Les Kol'Tuhriens ont une culture, un folklore, bien différent de ce que l'on peut trouver chez tes peuples terrestres. Nous n'avons aucune notion de "Dieux" ou d'entité supérieur et aucun de nous n'est vu comme un personnage déifié, au contraire de votre Bouddha. Notre mythologie ne comporte aucune réelle distinction entre le bien et le mal au contraire de votre célèbre religion chrétienne : nous n'avons pas d'anges et n'avons que ce qui peut s'apprenter à des démons. Il existe ainsi quelques créatures maléfiques représentant chacune les choses dont il faut se méfier, des créatures qui n'existent pas, ou tout du moins n'existent plus, et dont les histoires ne sont transmises de peuple en peuple que pour apprendre à se méfier de l'environnement de la planète. Ces créatures sont peu nombreuses et serait des êtres ayant réellement existé il y a plus d'un millénaire et ayant disparu pour des raisons inconnues. Il y a les Greïns, de grands squelettes armées de massues cloutées ou d'épées représentant le danger, les Storrs, des flaques visqueuses d'un noir rougeoyant représentant la perte de ses points de repères - car se perdre sur Kol'Tuhr c'est mourir -, les Frusnks, des êtres semblables à des fauves couverts d'écailles représentant le désespoir, les Dædrems, des têtes de morts flottantes, noires, émettant une lueur vert vif et représentant la folie, et quelques autres créatures que j'oublie certainement. On dit que les Ombres, représentation de la mort, seraient les seules de ces créatures mythiques à exister encore.

Voici donc la description de ma planète natale, Kol'Tuhr. Une planète sur laquelle tu ne peux qu'espérer ne jamais mettre les pieds.
PhysiqueLorsque tu me vois de loin, tu me prends pour une humaine. Pourtant, en t'approchant et en m'examinant un peu plus attentivement, tu ne peux que voir que tu te trompes.

Je n'ai d'humain que l'apparence globale : la taille, la corpulence, la forme du corps. Je dispose en effet d'un buste et d'un ventre, de deux bras et de deux jambes, d'une paire de pieds, de mains, d'yeux et d'oreilles mais également d'une paire de cornes. Deux cornes noires, longues, à l'aspect démoniaque, situées de part et d'autre de mon crâne. Mon épaisse chevelure noire et ondulée masque leur base, mais il reste impossible de ne pas les voir. Tu penses peut-être que ces deux appendices sont les seules choses qui me rendent différente de toi, mais tu te trompes toujours.

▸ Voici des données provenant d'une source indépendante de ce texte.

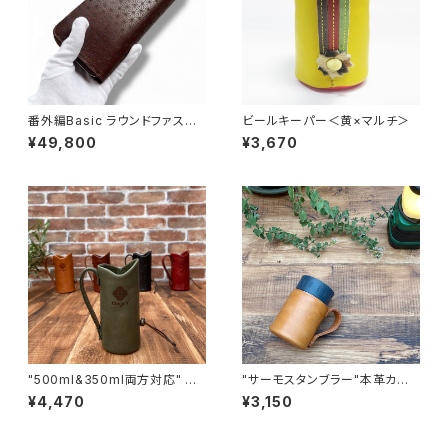
番外編Basic ラウンドファスナ
ビールキーパー＜黄×マルチ＞
ーロングウォレット ブッテーロ
¥49,800
¥3,670
麻の葉紋様× ブライドル レザー
"500ml&350ml両方対応" ビ
"サーモスタンブラー"本革カバ
ールキーパー＜Olive Green
ー＜CAMEL＞ 保冷機能付き T
¥4,470
¥3,150
＞
HERMOS 350mlカバー☆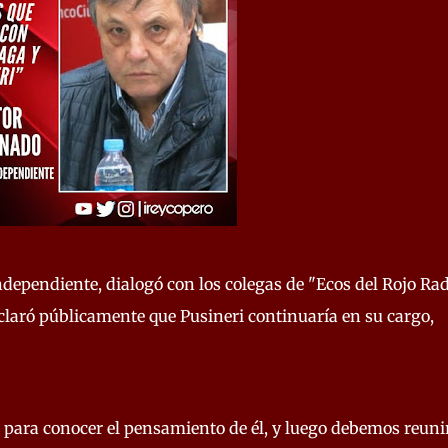
dependiente, dialogó con los colegas de "Ecos del Rojo Rad
claró públicamente que Pusineri continuaría en su cargo,
a para conocer el pensamiento de él, y luego debemos reun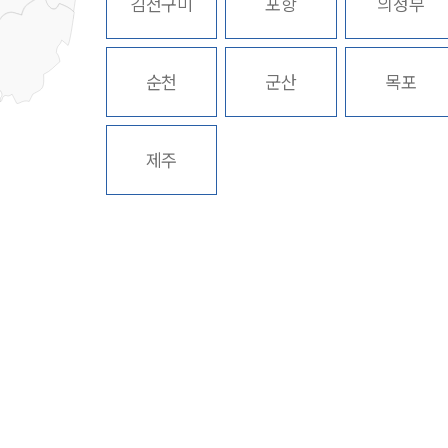
김천구미
포항
의정부
순천
군산
목포
제주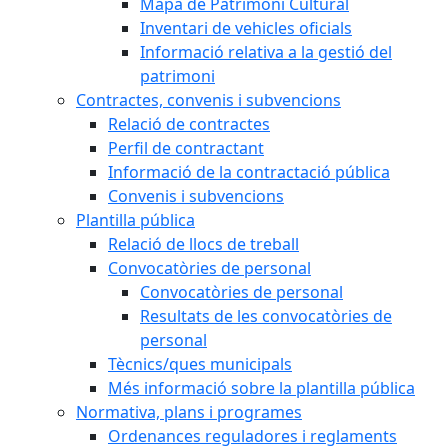
Mapa de Patrimoni Cultural
Inventari de vehicles oficials
Informació relativa a la gestió del
patrimoni
Contractes, convenis i subvencions
Relació de contractes
Perfil de contractant
Informació de la contractació pública
Convenis i subvencions
Plantilla pública
Relació de llocs de treball
Convocatòries de personal
Convocatòries de personal
Resultats de les convocatòries de
personal
Tècnics/ques municipals
Més informació sobre la plantilla pública
Normativa, plans i programes
Ordenances reguladores i reglaments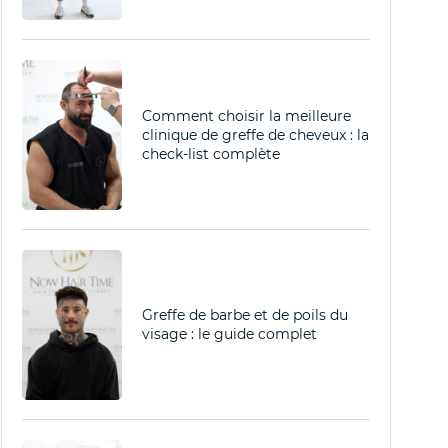
Comment choisir la meilleure
clinique de greffe de cheveux : la
check-list complète
Greffe de barbe et de poils du
visage : le guide complet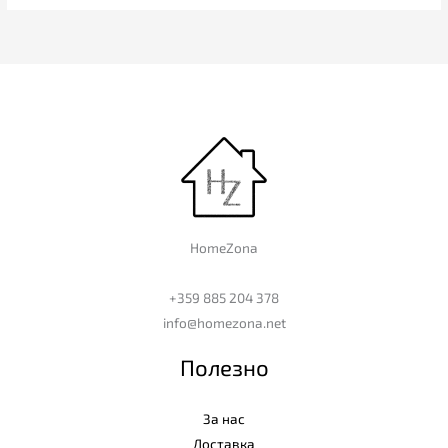
HomeZona
+359 885 204 378
info@homezona.net
Полезно
За нас
Доставка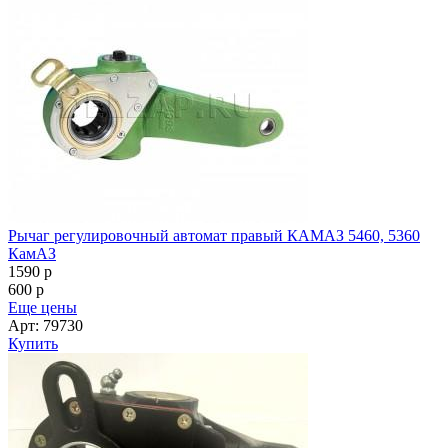
Рычаг регулировочный автомат правый КАМАЗ 5460, 5360
КамАЗ
1590
p
600
p
Еще цены
Арт: 79730
Купить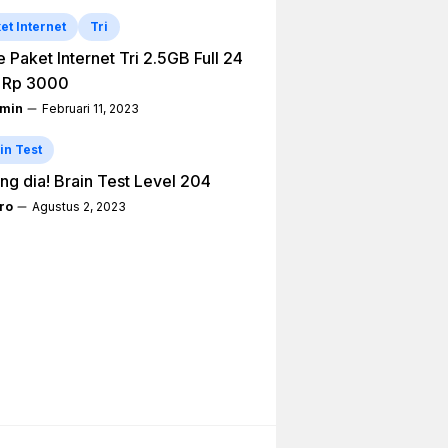
et Internet
Tri
 Paket Internet Tri 2.5GB Full 24
 Rp 3000
min
Februari 11, 2023
in Test
ng dia! Brain Test Level 204
ro
Agustus 2, 2023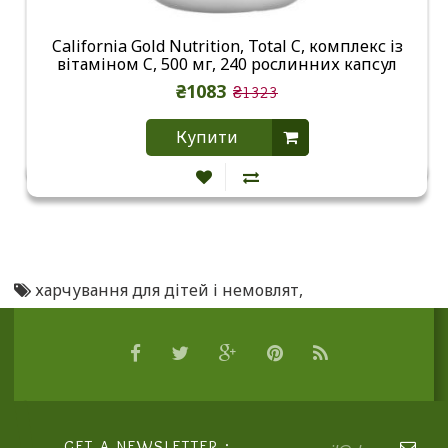
California Gold Nutrition, Total C, комплекс із
вітаміном C, 500 мг, 240 рослинних капсул
₴1083
₴1323
Купити
харчування для дітей і немовлят
,
GET A NEWSLETTER :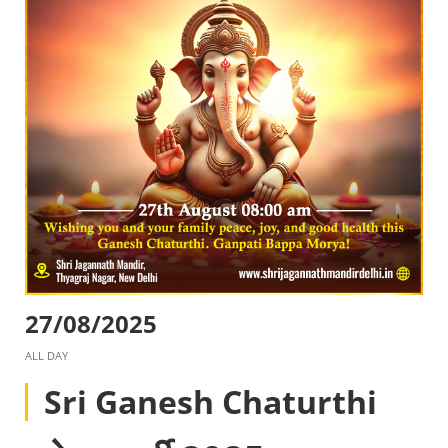
27/08/2025
ALL DAY
Sri Ganesh Chaturthi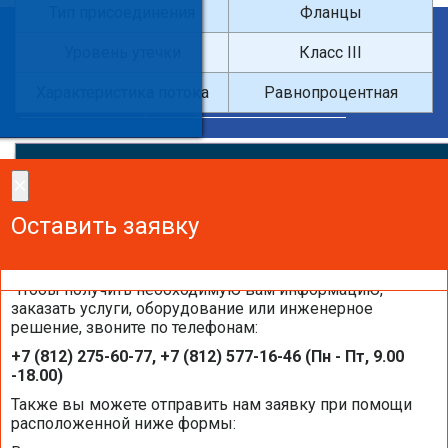
Тип присоединения
Фланцы
×
Уровень утечки
Класс III
Введите поисковый запрос
Характеристика потока
Равнопроцентная
×
×
Сделайте заказ!
Оставить заявку
Оставить заявку
Оставить заявку
Чтобы получить необходимую вам информацию,
заказать услуги, оборудование или инженерное
решение, звоните по телефонам:
Каталоги и брошюры BELIMO
+7 (812) 275-60-77, +7 (812) 577-16-46 (Пн - Пт, 9.00
-18.00)
Общая информация BELIMO
Также вы можете отправить нам заявку при помощи
расположенной ниже формы: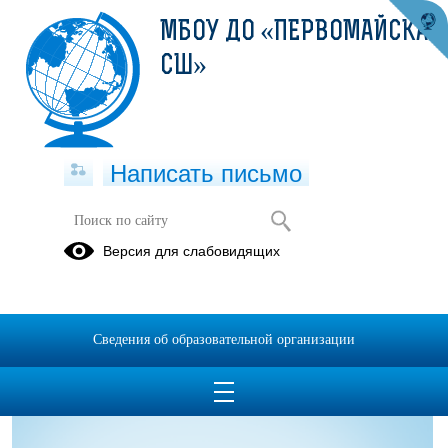
МБОУ ДО «ПЕРВОМАЙСКАЯ
СШ»
Написать письмо
Старовойтов Сергей Анатольевич
Версия для слабовидящих
03.10.2024
Сведения об образовательной организации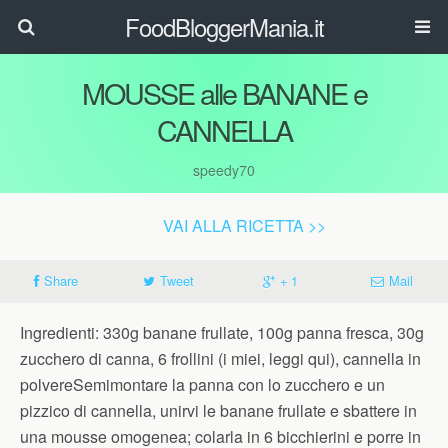
FoodBloggerMania.it
MOUSSE alle BANANE e
CANNELLA
speedy70
VAI ALLA RICETTA >>
Share
Tweet
+ 1
Mail
Ingredienti: 330g banane frullate, 100g panna fresca, 30g
zucchero di canna, 6 frollini (i miei, leggi qui), cannella in
polvereSemimontare la panna con lo zucchero e un
pizzico di cannella, unirvi le banane frullate e sbattere in
una mousse omogenea; colarla in 6 bicchierini e porre in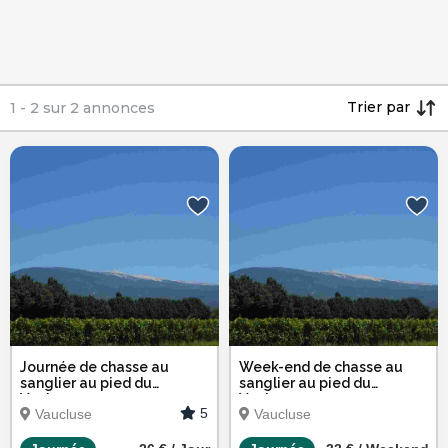
Trier par
1
-
2
sur
2
annonces
Journée de chasse au
Week-end de chasse au
sanglier au pied du
sanglier au pied du
Ventoux
Ventoux
5
Vaucluse
Vaucluse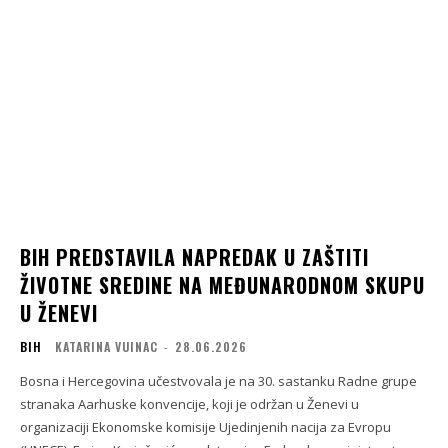
BIH PREDSTAVILA NAPREDAK U ZAŠTITI
ŽIVOTNE SREDINE NA MEĐUNARODNOM SKUPU
U ŽENEVI
BIH
KATARINA VUINAC
-
28.06.2026
Bosna i Hercegovina učestvovala je na 30. sastanku Radne grupe
stranaka Aarhuske konvencije, koji je održan u Ženevi u
organizaciji Ekonomske komisije Ujedinjenih nacija za Evropu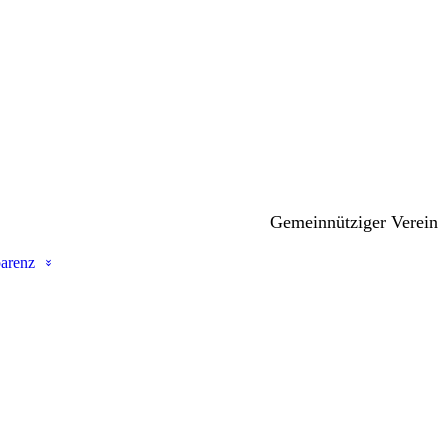
Gemeinnütziger Verein
arenz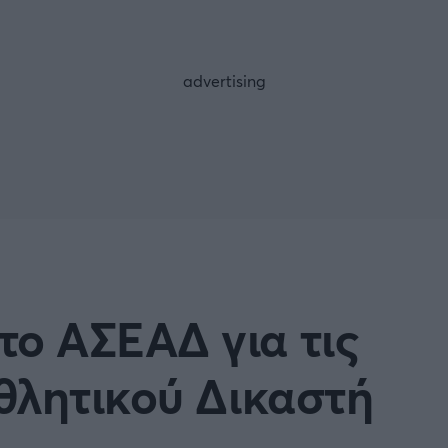
FOLLOW US
το ΑΣΕΑΔ για τις
θλητικού Δικαστή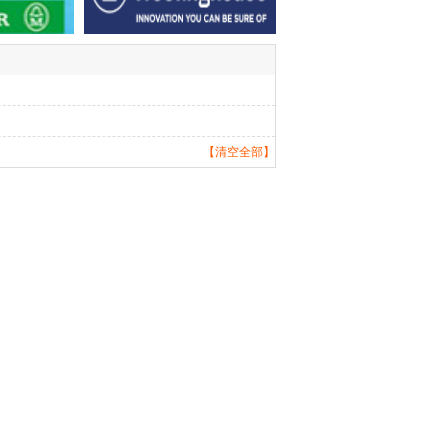
【清空全部】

Observe-moi plus attentivement, scrute chaque détails de mon corps que tu penses humain, et constate les choses par toi-même. Commence par regarder mon visage : tu peux y voir un nez, une bouche, des sourcils et deux yeux. Mais ces yeux, sont-ce des yeux d'humain ? Non. Pas de pupille noire entourée d'un iris marron, bleu ou vert, pas de blanc de l’œil veiné de rouge. Mes yeux sont une alternance de plusieurs cercles verts clairs ou foncés, le tout englobé d'un blanc éclatant. Certes ils ressemblent à des yeux humains, mais ils sont bien différents. De plus, mon acuité visuelle est très légèrement plus élevée que celle d'un humain lorsqu'il s'agit de distinguer des choses dans le noir, étant habituée à l'obscurité de mon monde. En contrepartie, il m'est quasiment impossible de supporter la lumière vive, notamment celle du Soleil, une telle luminosité n'existant pas dans mon monde.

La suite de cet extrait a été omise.